Scalar Fields: Numbers Everywhere
A scalar field assigns a single number to every point in space.
That’s it — one number, everywhere. But this simple idea describes a surprising amount of the physical world.
Examples
- Temperature: At every point in a room, there’s a temperature. The air near the heater might be 28°C, by the window 18°C, at the ceiling 25°C. That’s a scalar field.
- Elevation: At every point on a hiking trail, there’s a height above sea level. That’s a scalar field.
- Pressure: At every point in the atmosphere, there’s an air pressure.
- Density: At every point in a fluid, there’s a mass density.
In each case: pick a point → get a number.
Each pixel’s colour represents the value of the field at that point. Red = high, blue = low.
Mathematical notation
A scalar field in two dimensions is a function $f(x, y)$ that takes coordinates $(x, y)$ and returns a number. In three dimensions: $f(x, y, z)$.

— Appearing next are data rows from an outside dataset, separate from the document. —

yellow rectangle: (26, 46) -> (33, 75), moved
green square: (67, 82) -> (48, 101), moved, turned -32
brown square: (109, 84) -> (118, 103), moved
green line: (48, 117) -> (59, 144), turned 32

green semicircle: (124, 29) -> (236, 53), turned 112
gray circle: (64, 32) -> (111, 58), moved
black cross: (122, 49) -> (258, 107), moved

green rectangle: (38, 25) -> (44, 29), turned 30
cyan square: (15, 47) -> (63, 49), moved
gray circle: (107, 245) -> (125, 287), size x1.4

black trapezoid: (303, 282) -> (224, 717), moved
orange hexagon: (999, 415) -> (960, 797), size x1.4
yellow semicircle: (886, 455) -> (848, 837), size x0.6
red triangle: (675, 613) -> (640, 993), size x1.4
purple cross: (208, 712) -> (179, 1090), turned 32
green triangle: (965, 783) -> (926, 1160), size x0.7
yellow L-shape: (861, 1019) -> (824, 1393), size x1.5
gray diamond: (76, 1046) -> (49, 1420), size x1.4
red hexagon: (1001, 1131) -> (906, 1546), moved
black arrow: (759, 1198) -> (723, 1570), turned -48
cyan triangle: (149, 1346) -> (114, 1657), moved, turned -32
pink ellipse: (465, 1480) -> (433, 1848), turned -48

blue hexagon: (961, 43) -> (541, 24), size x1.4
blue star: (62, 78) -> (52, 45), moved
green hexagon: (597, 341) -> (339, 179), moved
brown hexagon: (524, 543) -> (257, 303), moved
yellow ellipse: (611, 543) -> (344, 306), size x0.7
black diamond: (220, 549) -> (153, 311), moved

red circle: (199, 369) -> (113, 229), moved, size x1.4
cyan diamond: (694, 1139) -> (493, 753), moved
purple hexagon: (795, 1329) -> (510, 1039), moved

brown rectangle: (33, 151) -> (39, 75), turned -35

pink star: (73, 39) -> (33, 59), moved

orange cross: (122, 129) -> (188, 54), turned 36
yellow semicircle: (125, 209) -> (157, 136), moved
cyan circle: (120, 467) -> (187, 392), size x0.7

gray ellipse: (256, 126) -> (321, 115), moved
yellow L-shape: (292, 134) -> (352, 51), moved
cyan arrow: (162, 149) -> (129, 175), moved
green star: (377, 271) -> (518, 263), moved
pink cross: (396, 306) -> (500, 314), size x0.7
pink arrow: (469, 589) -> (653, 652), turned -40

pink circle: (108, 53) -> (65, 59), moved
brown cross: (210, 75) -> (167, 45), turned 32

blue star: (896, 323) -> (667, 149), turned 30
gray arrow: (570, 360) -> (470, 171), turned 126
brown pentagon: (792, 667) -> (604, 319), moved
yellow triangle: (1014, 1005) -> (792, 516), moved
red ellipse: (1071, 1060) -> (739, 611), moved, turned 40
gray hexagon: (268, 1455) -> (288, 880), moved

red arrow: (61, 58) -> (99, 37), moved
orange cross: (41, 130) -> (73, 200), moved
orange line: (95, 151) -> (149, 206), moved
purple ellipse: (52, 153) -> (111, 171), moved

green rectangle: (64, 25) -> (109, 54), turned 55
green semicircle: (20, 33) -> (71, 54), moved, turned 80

The heatmap above shows 2D scalar fields — colour encodes the value.
Why scalar fields matter
Scalar fields are the simpler sibling of vector fields. Temperature tells you “how hot” at each point, but not “which way the heat flows.” For that, you need a vector field — an arrow at every point, not just a number.
The gradient of a scalar field (the direction of steepest increase) produces a vector field. Temperature → heat flow. Elevation → downhill direction. Pressure → wind.